In the midst of the pandemic, Pantheon Design, a maker of industrial 3D printers from Vancouver, BC, suddenly found itself getting orders from factories in the Midwest, the center of heavy industries. The reason? These manufacturers were having a hard time getting parts out of China as COVID-19 restrictions in the country squeezed global supply chains.
One of Pantheon Design’s e-mobility customers waited 18 months before its injection molds, which are used for producing parts, arrived from China. If your electric vehicle or home appliance order is taking longer to arrive, chances are port closures and lockdowns in the factory of the world are messing up your supplier’s production timeline.

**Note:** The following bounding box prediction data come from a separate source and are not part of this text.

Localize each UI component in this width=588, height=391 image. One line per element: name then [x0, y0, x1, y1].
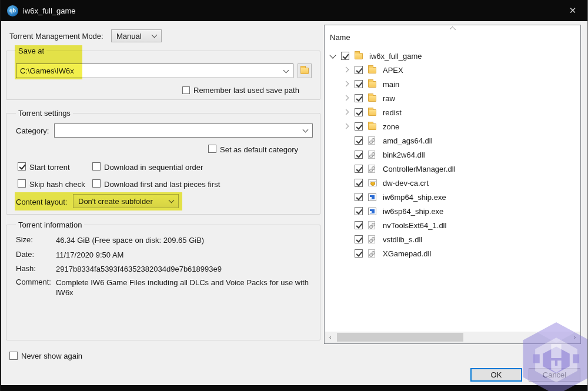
- save-path-value: C:\Games\IW6x: [20, 66, 74, 75]
- dll-icon: [368, 165, 375, 173]
- file-checkbox[interactable]: [355, 249, 363, 258]
- tree-row[interactable]: XGamepad.dll: [325, 246, 580, 260]
- file-name: iw6x_full_game: [369, 52, 422, 61]
- start-torrent-checkbox[interactable]: [18, 162, 26, 171]
- size-label: Size:: [16, 235, 33, 244]
- chevron-down-icon: [169, 198, 175, 203]
- scrollbar-thumb[interactable]: [337, 333, 463, 342]
- sort-ascending-icon[interactable]: [449, 26, 455, 32]
- folder-icon: [368, 81, 376, 88]
- sequential-order-label: Download in sequential order: [104, 163, 203, 172]
- qbittorrent-app-icon: qb: [7, 5, 18, 16]
- remember-save-path-checkbox[interactable]: [182, 86, 190, 94]
- file-name: main: [383, 80, 399, 89]
- dll-icon: [368, 151, 375, 159]
- file-checkbox[interactable]: [355, 235, 363, 243]
- dll-icon: [368, 221, 375, 229]
- window-bottom-border: [0, 385, 588, 391]
- content-layout-select[interactable]: Don't create subfolder: [73, 194, 179, 208]
- date-value: 11/17/2020 9:50 AM: [56, 250, 322, 260]
- file-name: iw6mp64_ship.exe: [383, 193, 446, 202]
- file-checkbox[interactable]: [355, 108, 363, 116]
- chevron-spacer: [343, 250, 350, 257]
- tree-row[interactable]: APEX: [325, 63, 580, 77]
- file-tree-panel: Name iw6x_full_gameAPEXmainrawredistzone…: [324, 25, 581, 344]
- skip-hash-check-label: Skip hash check: [29, 180, 85, 189]
- crt-icon: [368, 179, 377, 186]
- start-torrent-label: Start torrent: [29, 163, 70, 172]
- file-checkbox[interactable]: [355, 193, 363, 201]
- tree-row[interactable]: iw6mp64_ship.exe: [325, 190, 580, 204]
- tree-row[interactable]: redist: [325, 105, 580, 119]
- folder-icon: [368, 95, 376, 102]
- tree-row[interactable]: main: [325, 77, 580, 91]
- browse-folder-button[interactable]: [298, 64, 312, 78]
- file-tree: iw6x_full_gameAPEXmainrawredistzoneamd_a…: [325, 49, 580, 260]
- tree-row[interactable]: vstdlib_s.dll: [325, 232, 580, 246]
- tree-row[interactable]: bink2w64.dll: [325, 148, 580, 162]
- chevron-right-icon[interactable]: [343, 81, 350, 88]
- close-icon[interactable]: ✕: [564, 5, 582, 16]
- file-checkbox[interactable]: [355, 122, 363, 131]
- file-checkbox[interactable]: [355, 179, 363, 187]
- chevron-right-icon[interactable]: [343, 66, 350, 73]
- tree-row[interactable]: zone: [325, 119, 580, 133]
- tree-row[interactable]: amd_ags64.dll: [325, 133, 580, 148]
- file-checkbox[interactable]: [355, 165, 363, 173]
- sequential-order-checkbox[interactable]: [92, 162, 101, 171]
- tree-row[interactable]: iw6x_full_game: [325, 49, 580, 63]
- chevron-right-icon[interactable]: [343, 109, 350, 116]
- tree-row[interactable]: iw6sp64_ship.exe: [325, 204, 580, 218]
- category-combobox[interactable]: [54, 123, 313, 138]
- name-column-header[interactable]: Name: [330, 33, 350, 42]
- tree-row[interactable]: nvToolsExt64_1.dll: [325, 218, 580, 232]
- chevron-spacer: [343, 165, 350, 172]
- file-name: vstdlib_s.dll: [383, 235, 422, 244]
- tree-row[interactable]: ControllerManager.dll: [325, 162, 580, 176]
- file-checkbox[interactable]: [355, 151, 363, 159]
- skip-hash-check-checkbox[interactable]: [18, 179, 26, 188]
- file-checkbox[interactable]: [355, 94, 363, 102]
- date-label: Date:: [16, 250, 34, 259]
- management-mode-value: Manual: [116, 32, 142, 41]
- remember-save-path-label: Remember last used save path: [193, 86, 299, 95]
- file-name: zone: [383, 122, 399, 131]
- chevron-right-icon[interactable]: [343, 95, 350, 102]
- save-path-combobox[interactable]: C:\Games\IW6x: [16, 64, 293, 78]
- comment-label: Comment:: [16, 278, 51, 286]
- dll-icon: [368, 235, 375, 243]
- hash-label: Hash:: [16, 264, 36, 273]
- size-value: 46.34 GiB (Free space on disk: 209.65 Gi…: [56, 235, 322, 245]
- cancel-button[interactable]: Cancel: [529, 368, 580, 382]
- chevron-spacer: [343, 208, 350, 215]
- chevron-right-icon[interactable]: [343, 123, 350, 130]
- management-mode-select[interactable]: Manual: [111, 29, 162, 42]
- scroll-right-icon[interactable]: ›: [570, 332, 580, 343]
- file-name: ControllerManager.dll: [383, 165, 456, 173]
- file-name: XGamepad.dll: [383, 249, 431, 258]
- file-name: nvToolsExt64_1.dll: [383, 221, 446, 230]
- chevron-down-icon[interactable]: [329, 52, 336, 59]
- chevron-spacer: [343, 151, 350, 158]
- ok-button[interactable]: OK: [470, 368, 522, 382]
- file-checkbox[interactable]: [355, 207, 363, 215]
- tree-row[interactable]: raw: [325, 91, 580, 105]
- file-checkbox[interactable]: [355, 80, 363, 88]
- scroll-left-icon[interactable]: ‹: [325, 332, 335, 343]
- file-checkbox[interactable]: [355, 136, 363, 145]
- first-last-pieces-checkbox[interactable]: [92, 179, 101, 188]
- tree-row[interactable]: dw-dev-ca.crt: [325, 176, 580, 190]
- file-name: iw6sp64_ship.exe: [383, 207, 443, 216]
- file-checkbox[interactable]: [341, 52, 349, 60]
- file-checkbox[interactable]: [355, 66, 363, 74]
- horizontal-scrollbar[interactable]: ‹ ›: [325, 332, 580, 343]
- never-show-again-checkbox[interactable]: [9, 352, 18, 360]
- title-bar: qb iw6x_full_game ✕: [0, 0, 588, 21]
- window-title: iw6x_full_game: [23, 6, 564, 15]
- content-layout-label: Content layout:: [16, 198, 67, 206]
- file-name: raw: [383, 94, 395, 103]
- file-checkbox[interactable]: [355, 221, 363, 229]
- chevron-down-icon: [303, 127, 309, 133]
- set-default-category-checkbox[interactable]: [208, 145, 216, 153]
- chevron-spacer: [343, 222, 350, 229]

For a long time, 3D printers were too expensive, slow, and short-lived to be economically viable for manufacturers, observes Bob Cao, co-founder and CEO of Pantheon Design, as he speaks to TechCrunch as one of the Disrupt Startup Battlefield 200 companies. Many of the 3D printing startups that secure big VC checks are run by smart people who have never been in a real factory, which is hot and smelly, says the entrepreneur. “So their machines break down all the time.”
“They make the product for prototyping, but they try to sell the idea for manufacturing,” he adds.
Cao’s founder story follows a familiar pattern seen among engineers: five years ago, he and his co-founders bought a bunch of 3D printers to build products for industrial customers, but the third-party devices weren’t meeting their expectations, so they set out to build their own.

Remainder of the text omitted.